Related to this story, it was interesting to read this article on how Google's servers weren't affected. They had been bit by leap second issues in the past, so on days that preceded the introduction of a leap second they introduced 'leap smear' to their NTP servers, adding a few milliseconds to every NTP update so that the overall effect was to get in sync more slowly (of course, they had to run their own modified NTP code for this to work).
The leapocalypse story contains elements of both unformity of time (everybody was affected at the same time due to the nature of the leap second update) and to a lesser degree uniformity of setup (Linux servers were affected because of a bug in the Linux kernel; Solaris and its variants weren't affected).
So...what steps can we take to try to alleviate these issues? I think we can do a few things:
1) Don't restart all servers at the same time prior to putting them in production; instead, introduce a 'jitter' of a couple of days in between restarts. This will give you time to react to 'uniformity in time' bugs, so that not all your servers will exhibit the bug at the same time.

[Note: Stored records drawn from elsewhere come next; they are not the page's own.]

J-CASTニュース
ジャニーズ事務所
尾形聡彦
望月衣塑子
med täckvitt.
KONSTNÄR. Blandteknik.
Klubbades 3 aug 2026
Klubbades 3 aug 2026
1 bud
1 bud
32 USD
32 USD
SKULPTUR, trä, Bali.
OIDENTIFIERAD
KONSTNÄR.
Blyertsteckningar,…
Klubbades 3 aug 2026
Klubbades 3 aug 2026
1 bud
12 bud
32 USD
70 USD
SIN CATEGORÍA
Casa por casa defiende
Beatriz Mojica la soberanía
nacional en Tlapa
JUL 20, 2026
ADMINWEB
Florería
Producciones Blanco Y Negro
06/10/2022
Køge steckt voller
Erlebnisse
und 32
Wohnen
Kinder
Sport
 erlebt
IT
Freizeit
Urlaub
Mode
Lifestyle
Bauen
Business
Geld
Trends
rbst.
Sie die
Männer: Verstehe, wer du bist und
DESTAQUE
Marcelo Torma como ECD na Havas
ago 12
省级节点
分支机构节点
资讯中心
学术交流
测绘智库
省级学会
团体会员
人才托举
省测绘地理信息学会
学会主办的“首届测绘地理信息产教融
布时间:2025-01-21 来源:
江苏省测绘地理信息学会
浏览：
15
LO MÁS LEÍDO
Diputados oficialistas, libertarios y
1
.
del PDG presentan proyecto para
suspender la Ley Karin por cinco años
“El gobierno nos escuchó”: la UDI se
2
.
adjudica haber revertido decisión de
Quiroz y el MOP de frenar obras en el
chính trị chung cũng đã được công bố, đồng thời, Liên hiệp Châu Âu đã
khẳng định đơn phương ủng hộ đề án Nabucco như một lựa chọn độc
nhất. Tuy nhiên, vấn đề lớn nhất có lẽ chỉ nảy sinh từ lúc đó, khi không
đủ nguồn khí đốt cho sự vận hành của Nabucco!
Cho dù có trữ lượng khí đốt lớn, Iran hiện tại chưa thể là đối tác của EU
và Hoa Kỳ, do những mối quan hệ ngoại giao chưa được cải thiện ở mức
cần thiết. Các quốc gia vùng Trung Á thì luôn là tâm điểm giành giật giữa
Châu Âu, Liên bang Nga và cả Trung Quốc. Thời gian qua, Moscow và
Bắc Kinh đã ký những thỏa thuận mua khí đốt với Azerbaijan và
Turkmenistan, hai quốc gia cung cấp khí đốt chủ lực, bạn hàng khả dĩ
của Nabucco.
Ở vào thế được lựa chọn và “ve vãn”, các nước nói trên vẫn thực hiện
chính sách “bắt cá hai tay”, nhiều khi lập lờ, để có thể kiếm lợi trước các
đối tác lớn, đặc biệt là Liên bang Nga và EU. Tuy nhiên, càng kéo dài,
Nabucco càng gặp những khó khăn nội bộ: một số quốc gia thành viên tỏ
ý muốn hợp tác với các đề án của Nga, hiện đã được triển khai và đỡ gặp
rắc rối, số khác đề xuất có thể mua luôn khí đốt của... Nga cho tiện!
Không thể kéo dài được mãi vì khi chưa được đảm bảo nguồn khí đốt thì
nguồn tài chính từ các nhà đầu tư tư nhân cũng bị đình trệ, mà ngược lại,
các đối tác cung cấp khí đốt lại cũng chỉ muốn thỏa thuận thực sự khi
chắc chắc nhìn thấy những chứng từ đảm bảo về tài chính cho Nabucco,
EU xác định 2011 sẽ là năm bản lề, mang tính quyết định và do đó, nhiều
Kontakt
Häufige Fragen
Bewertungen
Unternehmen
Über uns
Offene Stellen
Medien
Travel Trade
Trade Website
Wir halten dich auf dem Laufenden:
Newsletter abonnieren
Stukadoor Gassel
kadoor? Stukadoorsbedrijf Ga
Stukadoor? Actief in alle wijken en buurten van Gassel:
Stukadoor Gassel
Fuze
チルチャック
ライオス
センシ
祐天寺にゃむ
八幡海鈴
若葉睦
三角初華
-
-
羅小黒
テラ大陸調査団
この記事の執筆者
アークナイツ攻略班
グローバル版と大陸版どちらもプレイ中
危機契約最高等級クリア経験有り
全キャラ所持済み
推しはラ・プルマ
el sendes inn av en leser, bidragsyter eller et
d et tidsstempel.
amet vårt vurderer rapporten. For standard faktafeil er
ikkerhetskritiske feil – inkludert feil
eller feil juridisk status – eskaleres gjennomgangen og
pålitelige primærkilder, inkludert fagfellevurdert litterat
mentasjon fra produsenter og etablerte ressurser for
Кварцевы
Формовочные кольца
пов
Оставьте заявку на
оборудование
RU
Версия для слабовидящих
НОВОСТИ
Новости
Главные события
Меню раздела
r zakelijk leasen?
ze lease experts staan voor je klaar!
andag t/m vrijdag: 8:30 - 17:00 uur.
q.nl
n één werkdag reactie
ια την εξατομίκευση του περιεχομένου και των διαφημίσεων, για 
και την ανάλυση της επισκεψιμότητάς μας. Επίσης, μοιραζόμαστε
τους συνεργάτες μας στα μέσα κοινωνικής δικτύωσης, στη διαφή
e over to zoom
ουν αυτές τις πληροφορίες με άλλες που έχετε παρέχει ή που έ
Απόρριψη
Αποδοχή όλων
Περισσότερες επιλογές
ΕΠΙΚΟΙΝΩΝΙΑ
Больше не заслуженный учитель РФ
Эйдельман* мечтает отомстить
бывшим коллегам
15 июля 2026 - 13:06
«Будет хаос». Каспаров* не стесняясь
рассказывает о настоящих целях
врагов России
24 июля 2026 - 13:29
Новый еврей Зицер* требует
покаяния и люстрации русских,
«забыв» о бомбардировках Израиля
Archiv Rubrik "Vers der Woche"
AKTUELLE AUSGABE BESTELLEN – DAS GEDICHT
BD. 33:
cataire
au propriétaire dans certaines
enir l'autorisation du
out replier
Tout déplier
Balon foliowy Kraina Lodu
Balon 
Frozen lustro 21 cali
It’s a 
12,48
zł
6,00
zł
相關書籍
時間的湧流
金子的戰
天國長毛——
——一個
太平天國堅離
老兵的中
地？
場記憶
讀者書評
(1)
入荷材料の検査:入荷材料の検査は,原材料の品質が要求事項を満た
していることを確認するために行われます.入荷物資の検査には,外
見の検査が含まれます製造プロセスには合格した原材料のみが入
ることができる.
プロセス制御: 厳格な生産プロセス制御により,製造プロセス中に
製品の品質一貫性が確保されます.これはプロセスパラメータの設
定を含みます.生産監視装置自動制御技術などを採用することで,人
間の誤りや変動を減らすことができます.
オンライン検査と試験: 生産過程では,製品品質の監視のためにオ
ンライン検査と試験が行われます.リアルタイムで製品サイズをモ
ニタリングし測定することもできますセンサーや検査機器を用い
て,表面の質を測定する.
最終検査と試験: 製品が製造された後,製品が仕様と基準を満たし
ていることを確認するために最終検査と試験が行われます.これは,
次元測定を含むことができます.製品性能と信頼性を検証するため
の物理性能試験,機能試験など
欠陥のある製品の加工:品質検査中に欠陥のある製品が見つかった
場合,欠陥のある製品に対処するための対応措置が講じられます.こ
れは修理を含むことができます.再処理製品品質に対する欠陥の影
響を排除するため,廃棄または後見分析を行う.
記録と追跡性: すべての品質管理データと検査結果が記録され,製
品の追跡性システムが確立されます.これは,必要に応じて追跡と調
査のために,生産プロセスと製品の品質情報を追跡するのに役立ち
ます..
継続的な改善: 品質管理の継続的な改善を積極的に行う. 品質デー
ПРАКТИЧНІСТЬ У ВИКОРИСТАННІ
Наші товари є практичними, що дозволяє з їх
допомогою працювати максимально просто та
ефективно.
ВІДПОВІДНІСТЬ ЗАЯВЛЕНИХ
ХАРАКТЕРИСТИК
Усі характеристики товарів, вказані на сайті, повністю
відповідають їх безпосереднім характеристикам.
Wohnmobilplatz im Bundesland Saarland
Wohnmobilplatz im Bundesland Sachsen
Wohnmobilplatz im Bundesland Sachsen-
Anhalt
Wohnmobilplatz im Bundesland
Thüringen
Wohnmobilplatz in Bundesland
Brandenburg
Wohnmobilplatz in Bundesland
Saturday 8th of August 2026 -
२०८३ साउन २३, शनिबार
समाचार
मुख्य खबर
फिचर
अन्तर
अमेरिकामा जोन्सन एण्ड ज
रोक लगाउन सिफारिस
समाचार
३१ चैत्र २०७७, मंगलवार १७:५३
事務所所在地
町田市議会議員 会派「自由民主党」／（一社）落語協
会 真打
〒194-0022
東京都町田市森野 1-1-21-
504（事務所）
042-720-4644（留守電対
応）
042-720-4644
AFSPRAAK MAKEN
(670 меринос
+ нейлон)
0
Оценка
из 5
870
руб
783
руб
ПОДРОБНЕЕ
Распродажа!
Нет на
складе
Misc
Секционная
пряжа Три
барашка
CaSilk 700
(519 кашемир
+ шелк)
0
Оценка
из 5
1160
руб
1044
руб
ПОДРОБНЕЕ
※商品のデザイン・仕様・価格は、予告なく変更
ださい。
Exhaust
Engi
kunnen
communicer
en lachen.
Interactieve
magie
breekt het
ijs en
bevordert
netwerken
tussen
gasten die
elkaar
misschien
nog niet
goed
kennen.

Same strategy applies to clearing caches -- memcached or other cache servers.
2) Don't buy all your servers from the same vendor. This is harder to do, since vendors like to sell you things in bulk, and provide incentives for you to do so. But this would avoid issues with uniformity/monoculture in setup. Of course, even if you do buy servers from a single vendors, you can still install different OSes on them, different versions of the same OS, etc. This is only feasible I think if you use a configuration management tool such as Puppet or Chef, which in theory at least abstracts away the OS from you.
3) Make sure your monitoring is up to par. Monitor every single component of your servers which can be monitored. Pay attention to RAID controller cards! And of course graph the resources you monitor as well, to see spikes or dips that maybe are not caught by your alerting thresholds.